Since 2003, IHG has sold more than $4.5 billion in assets. The company has shed 174 hotels, but in nearly all cases it still manages or retains its flags on those divested properties.
“The leading edge of that was here in the U.S., but we were able to anticipate we'd see that across the globe,” says Porter. “I think we were fortuitous in grabbing onto that trend and using it to propel this company.”
Porter, 52, directs global franchise strategy as executive director of IHG, which trades on both the London and New York stock exchanges. In his five years at the helm, Porter has steered the company from a portfolio of five brands with virtually no growth to what is now a global platform of seven brands. Operating system improvements under Porter's watch include reinvention of the Priority Club Rewards program and the addition of proprietary Web sites in 11 languages.
“We know more about [our] brands and competitor brands in this market, the U.K. and China than anybody else,” Porter says.
A Columbus, Ohio native, Porter began his career at Stouffer Hotels in Cleveland, Ohio in 1976. Before joining IHG in 2001, he served in various roles at Hilton Hotels Corp., most recently as executive vice president of operations in charge of 350 hotels and 40,000 employees.
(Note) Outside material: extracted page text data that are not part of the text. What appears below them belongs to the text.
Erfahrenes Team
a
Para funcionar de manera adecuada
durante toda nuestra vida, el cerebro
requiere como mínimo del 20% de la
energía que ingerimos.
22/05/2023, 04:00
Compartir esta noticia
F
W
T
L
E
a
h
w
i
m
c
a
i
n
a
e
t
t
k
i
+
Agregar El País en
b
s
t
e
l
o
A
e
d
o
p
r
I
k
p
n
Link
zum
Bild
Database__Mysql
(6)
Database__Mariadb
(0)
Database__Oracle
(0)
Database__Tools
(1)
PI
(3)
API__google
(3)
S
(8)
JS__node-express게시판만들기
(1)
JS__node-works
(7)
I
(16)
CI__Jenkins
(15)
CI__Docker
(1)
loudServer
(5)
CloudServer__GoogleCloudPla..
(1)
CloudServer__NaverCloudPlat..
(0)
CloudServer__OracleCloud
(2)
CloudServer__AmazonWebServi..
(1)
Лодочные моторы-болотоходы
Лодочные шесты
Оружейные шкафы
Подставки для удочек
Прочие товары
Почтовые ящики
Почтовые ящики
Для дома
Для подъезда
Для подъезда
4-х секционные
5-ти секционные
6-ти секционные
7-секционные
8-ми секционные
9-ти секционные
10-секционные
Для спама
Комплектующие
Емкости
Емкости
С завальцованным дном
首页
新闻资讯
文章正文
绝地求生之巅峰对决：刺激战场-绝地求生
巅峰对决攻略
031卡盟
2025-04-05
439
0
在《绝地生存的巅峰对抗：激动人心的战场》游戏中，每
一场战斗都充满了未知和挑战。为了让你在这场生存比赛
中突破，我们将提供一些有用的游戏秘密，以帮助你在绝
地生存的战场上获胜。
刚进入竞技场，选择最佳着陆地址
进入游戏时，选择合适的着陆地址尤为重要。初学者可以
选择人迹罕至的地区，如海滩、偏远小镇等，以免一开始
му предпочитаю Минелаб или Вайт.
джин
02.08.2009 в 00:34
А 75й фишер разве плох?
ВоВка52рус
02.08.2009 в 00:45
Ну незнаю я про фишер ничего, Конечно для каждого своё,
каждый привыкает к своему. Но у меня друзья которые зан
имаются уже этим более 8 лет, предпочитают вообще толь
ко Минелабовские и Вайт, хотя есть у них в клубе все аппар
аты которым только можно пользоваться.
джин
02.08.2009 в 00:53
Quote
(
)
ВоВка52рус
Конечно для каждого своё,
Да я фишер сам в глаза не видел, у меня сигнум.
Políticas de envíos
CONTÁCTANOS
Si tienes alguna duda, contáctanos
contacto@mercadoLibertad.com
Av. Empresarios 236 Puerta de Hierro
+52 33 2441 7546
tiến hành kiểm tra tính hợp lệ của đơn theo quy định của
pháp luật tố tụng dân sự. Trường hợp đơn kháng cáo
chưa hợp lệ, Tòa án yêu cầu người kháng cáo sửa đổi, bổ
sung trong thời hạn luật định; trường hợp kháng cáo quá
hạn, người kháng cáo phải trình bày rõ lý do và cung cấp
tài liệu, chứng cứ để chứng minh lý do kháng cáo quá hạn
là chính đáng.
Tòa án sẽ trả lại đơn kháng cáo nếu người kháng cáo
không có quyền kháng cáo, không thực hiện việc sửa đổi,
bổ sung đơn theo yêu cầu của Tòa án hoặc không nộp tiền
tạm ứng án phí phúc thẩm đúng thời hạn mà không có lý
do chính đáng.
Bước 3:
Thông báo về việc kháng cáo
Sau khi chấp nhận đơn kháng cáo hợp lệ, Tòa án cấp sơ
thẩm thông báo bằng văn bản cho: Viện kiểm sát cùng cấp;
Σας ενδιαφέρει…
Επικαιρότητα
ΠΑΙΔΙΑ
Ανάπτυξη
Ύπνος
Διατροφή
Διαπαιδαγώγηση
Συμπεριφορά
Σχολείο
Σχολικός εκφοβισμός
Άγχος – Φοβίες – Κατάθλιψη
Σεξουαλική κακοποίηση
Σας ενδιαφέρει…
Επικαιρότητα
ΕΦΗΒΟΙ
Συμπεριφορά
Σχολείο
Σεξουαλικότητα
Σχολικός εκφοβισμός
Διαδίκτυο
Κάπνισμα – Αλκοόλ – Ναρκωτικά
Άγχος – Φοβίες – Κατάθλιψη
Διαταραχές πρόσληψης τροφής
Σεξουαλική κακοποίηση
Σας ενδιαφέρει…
“The IHG brand, with all of its starts and stops and leadership changes, made the best move they've ever made in bringing Steve Porter in to run the company,” says Mit Shah, president and CEO of Atlanta-based Noble Investment, which owns five IHG-branded properties.
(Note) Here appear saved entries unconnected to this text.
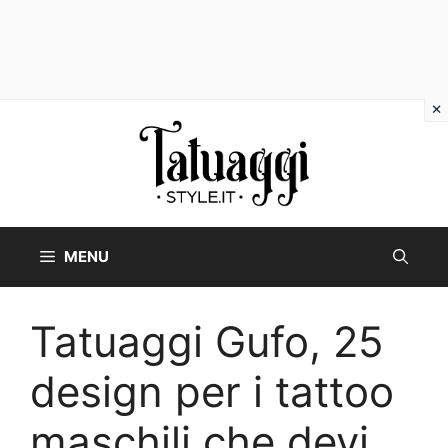
Vai
al
contenuto
MENU
Tatuaggi Gufo, 25
design per i tattoo
maschili che devi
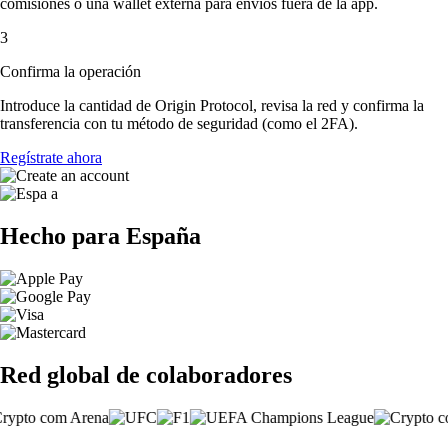
comisiones o una wallet externa para envíos fuera de la app.
3
Confirma la operación
Introduce la cantidad de Origin Protocol, revisa la red y confirma la
transferencia con tu método de seguridad (como el 2FA).
Regístrate ahora
Hecho para España
Red global de colaboradores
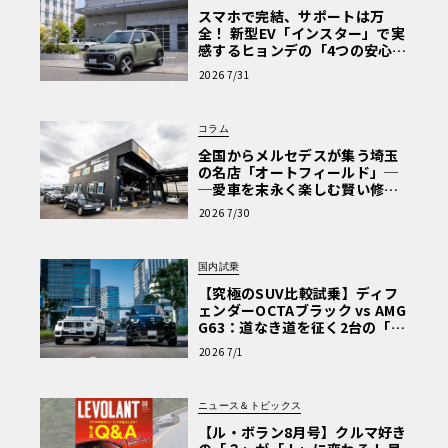
スマホで完結、サポートは万
全！ 新型EV「インスター」で実
感するヒョンデの「4つの安心」
【第1回・ヒョンデ6つの疑問：
2026 7/31
Why? Hyundai?】〈PR〉
コラム
全国からメルセデスが集う埼玉
の名店「オートフィールド」─
─愛車を末永く楽しむ賢い修理
術と、プロがフックス製オイル
2026 7/30
を選ぶ理由〈PR〉
国内試乗
【究極のSUV比較試乗】ディフ
ェンダーOCTAブラック vs AMG
G63：道なき道を征く2台の「対
極的アプローチ」
2026 7/1
ニュース＆トピックス
【ル・ボラン8月号】クルマ好き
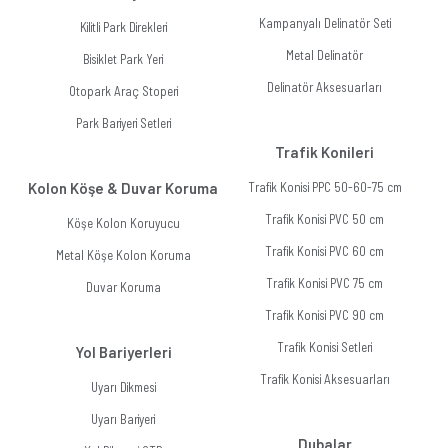
Kampanyalı Delinatör Seti
Kilitli Park Direkleri
Metal Delinatör
Bisiklet Park Yeri
Delinatör Aksesuarları
Otopark Araç Stoperi
Park Bariyeri Setleri
Trafik Konileri
Kolon Köşe & Duvar Koruma
Trafik Konisi PPC 50-60-75 cm
Trafik Konisi PVC 50 cm
Köşe Kolon Koruyucu
Trafik Konisi PVC 60 cm
Metal Köşe Kolon Koruma
Trafik Konisi PVC 75 cm
Duvar Koruma
Trafik Konisi PVC 90 cm
Trafik Konisi Setleri
Yol Bariyerleri
Trafik Konisi Aksesuarları
Uyarı Dikmesi
Uyarı Bariyeri
Dubalar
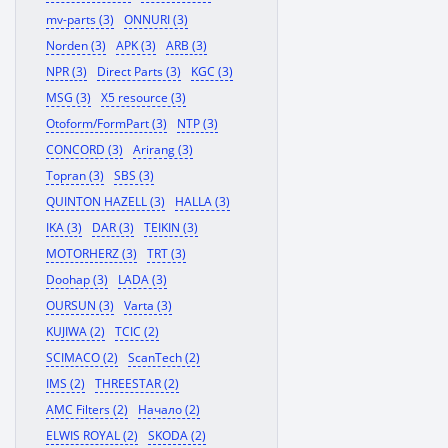
mv-parts (3)
ONNURI (3)
Norden (3)
APK (3)
ARB (3)
NPR (3)
Direct Parts (3)
KGC (3)
MSG (3)
X5 resource (3)
Otoform/FormPart (3)
NTP (3)
CONCORD (3)
Arirang (3)
Topran (3)
SBS (3)
QUINTON HAZELL (3)
HALLA (3)
IKA (3)
DAR (3)
TEIKIN (3)
MOTORHERZ (3)
TRT (3)
Doohap (3)
LADA (3)
OURSUN (3)
Varta (3)
KUJIWA (2)
TCIC (2)
SCIMACO (2)
ScanTech (2)
IMS (2)
THREESTAR (2)
AMC Filters (2)
Начало (2)
ELWIS ROYAL (2)
SKODA (2)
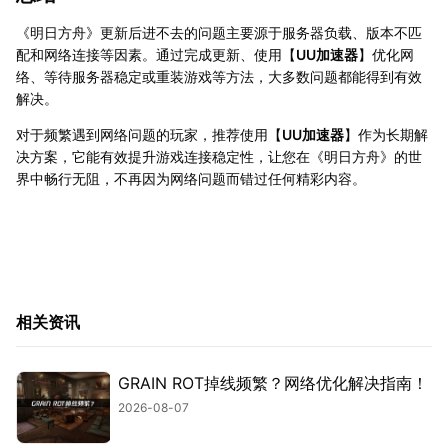
《明日方舟》更新后进不去的问题主要源于服务器负载、版本不匹
配和网络连接等因素。通过完成更新、使用【
UU加速器
】优化网
络、等待服务器稳定或重装游戏等方法，大多数问题都能得到有效
解决。
对于频繁遇到网络问题的玩家，推荐使用【
UU加速器
】作为长期解
决方案，它能有效提升游戏连接稳定性，让您在《明日方舟》的世
界中畅行无阻，不再因为网络问题而错过任何精彩内容。
相关资讯
GRAIN ROT掉线频繁？网络优化解决指南！
2026-08-07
Shah believes that it is Porter's background in operations that has made him so successful at IHG. Prior to Porter's arrival, the company was in bad shape in the wake of 9/11 and a foundering economy. “Steve did the most remarkable job of any leader I've seen in taking something that was broken in so many different ways.”
Porter has been in the thick of sweeping changes at IHG, from hiring new brand executives to shifting from an ownership model to one focued on franchising in 2003. A year later, the company acquired Candlewood Suites and also launched the trendy Hotel Indigo, a boutique lifestyle brand, which has 30 hotels open and 22 in the pipeline.
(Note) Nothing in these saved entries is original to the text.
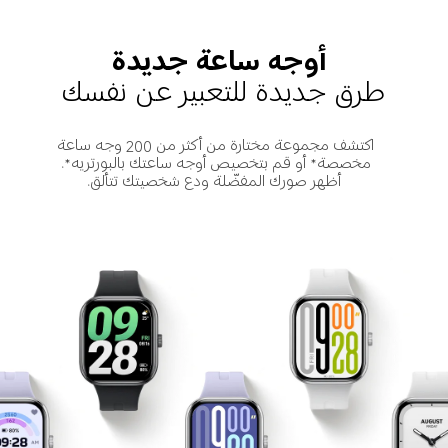
أوجه ساعة جديدة
طرق جديدة للتعبير عن نفسك
اكتشف مجموعة مختارة من أكثر من 200 وجه ساعة 
مخصصة* أو قم بتخصيص أوجه ساعتك بالبورتريه*. 
أظهر صورك المفضّلة ودع شخصيتك تتألق.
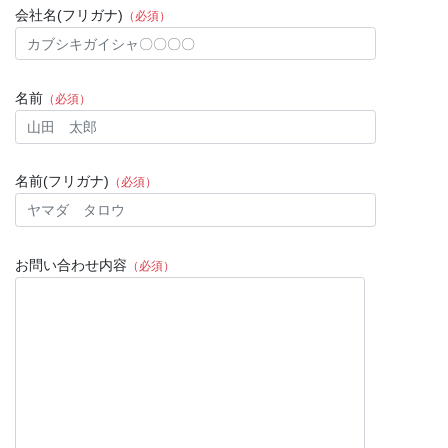
会社名(フリガナ)
（必須）
名前
（必須）
名前(フリガナ)
（必須）
お問い合わせ内容
（必須）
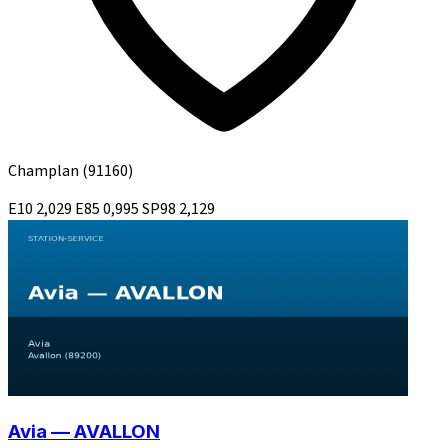
Champlan
(91160)
E10
2,029
E85
0,995
SP98
2,129
Avia — AVALLON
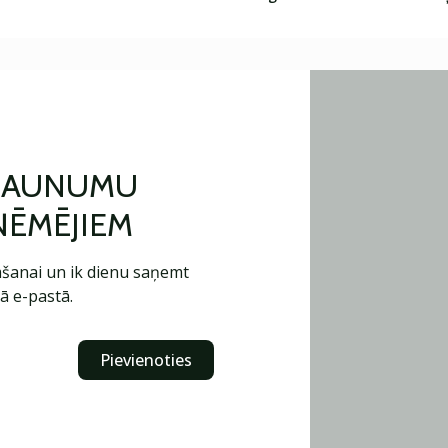
 JAUNUMU
ŅĒMĒJIEM
šanai un ik dienu saņemt
ā e-pastā.
Pievienoties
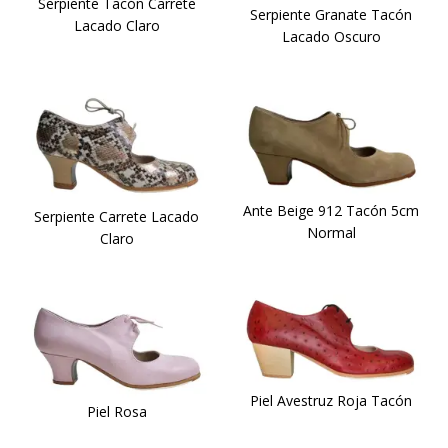
Serpiente Tacón Carrete
Serpiente Granate Tacón
Lacado Claro
Lacado Oscuro
Ante Beige 912 Tacón 5cm
Serpiente Carrete Lacado
Normal
Claro
Piel Avestruz Roja Tacón
Piel Rosa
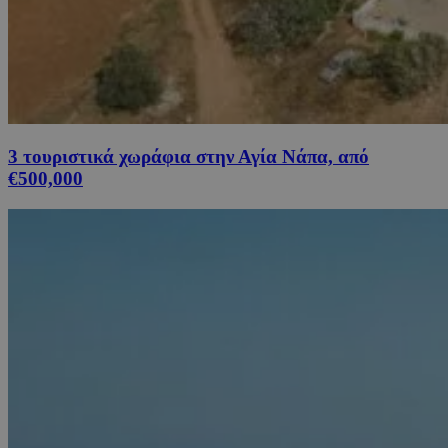
3 τουριστικά χωράφια στην Αγία Νάπα, από
€500,000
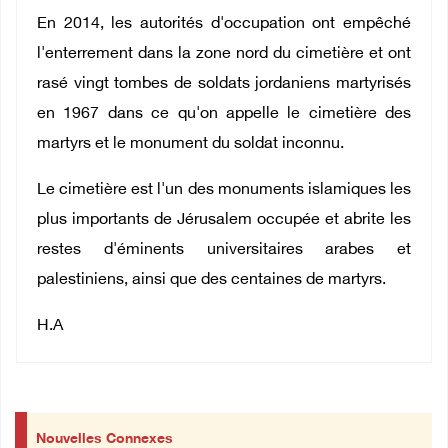
En 2014, les autorités d'occupation ont empêché
l'enterrement dans la zone nord du cimetière et ont
rasé vingt tombes de soldats jordaniens martyrisés
en 1967 dans ce qu'on appelle le cimetière des
martyrs et le monument du soldat inconnu.
Le cimetière est l'un des monuments islamiques les
plus importants de Jérusalem occupée et abrite les
restes d'éminents universitaires arabes et
palestiniens, ainsi que des centaines de martyrs.
H.A
Nouvelles Connexes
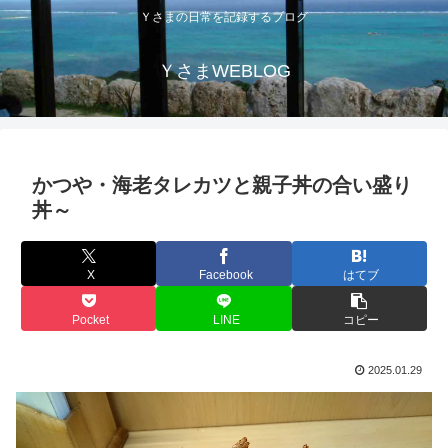
Ｙさまの日常を記録するブログ
ＹさまWEBLOG
かつや・海老タレカツと親子丼の合い盛り
丼～
X
Facebook
はてブ
Pocket
LINE
コピー
2025.01.29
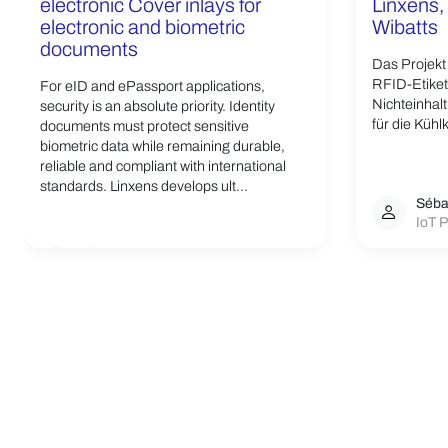
electronic Cover inlays for
Linxens,
electronic and biometric
Wibatts
documents
Das Projekt 
RFID-Etikett
For eID and ePassport applications,
Nichteinhal
security is an absolute priority. Identity
für die Kühlk
documents must protect sensitive
biometric data while remaining durable,
reliable and compliant with international
standards. Linxens develops ult...
Séba
IoT P
Linxens Group
Opening the way to a better life.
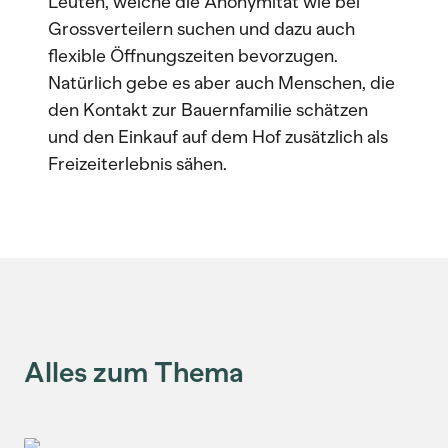
Leuten, welche die Anonymität wie bei
Grossverteilern suchen und dazu auch
flexible Öffnungszeiten bevorzugen.
Natürlich gebe es aber auch Menschen, die
den Kontakt zur Bauernfamilie schätzen
und den Einkauf auf dem Hof zusätzlich als
Freizeiterlebnis sähen.
Alles zum Thema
IHG is the world's largest hotel group by number of rooms, with 556,000 hotel rooms in more than 3,700 hotels. Some 85% of the company's portfolio, or 3,158 hotels, are franchised. Another 14% of the portfolio, or 498 hotels, are managed and the remaining 1% are owned.
And IHG's pipeline of 140,000 rooms in 1,100 hotels is the largest in the industry. In fact, the company's brands cover all points on the spectrum, from luxury InterContinental and Crowne Plaza to trendy boutique Hotel Indigo, midscale Holiday Inn and select-service Holiday Inn Express. Also under the IHG umbrella are extended-stay brands Staybridge Suites and Candlewood Suites.
Beyond 9/11
The events of 9/11 left the travel and tourism industry in shambles. “We were laying off people, people weren't traveling and we were just hurting,” recalls Al Calhoun, a managing director with Jones Lang LaSalle Hotels' select-service division in Atlanta. Aware of the situation, the hotel companies loosened brand standards, giving operators and owners room to breathe until they could recover.
It was against this backdrop in 2002 that Noble Investment was struggling to convert a hotel to an IHG brand. At the time, third-party Internet providers, like Travelocity, were shaking up the industry by undercutting room prices. “We were just being decimated from a revenue standpoint by not having some proper brand integrity strategies,” says Shah.
Shah sought help from Porter, who met with him several times to resolve issues at Shah's single hotel at a time when Porter was planning IHG's resurrection. “He still took the time to say: ‘You're a partner, you have a problem. I'm going to make it my problem as well, and I'm going to help resolve it.’”
IHG's recent success can be clearly defined by the numbers. At year-end 2006, total gross revenue from all hotels in IHG's system was up 9% over the previous year to $16.2 billion. Revenue per available room (RevPAR) increased 9.2% with rate hikes accounting for most of the spike.
RevPar for Holiday Inn Express grew by 10.7% in 2006, followed by InterContinental and Crowne Plaza each at 10.4%, and Holiday Inn and Candlewood Suites, both at 7.4%.
The Green Sign
Many industry watchers would argue that the strength — and perhaps weakness — of IHG is one of its oldest brands, Holiday Inn. The midscale stalwart became the world's first hotel franchise in 1954. Some 53 years later, the brand boasts 1,395 properties and 260,470 rooms globally.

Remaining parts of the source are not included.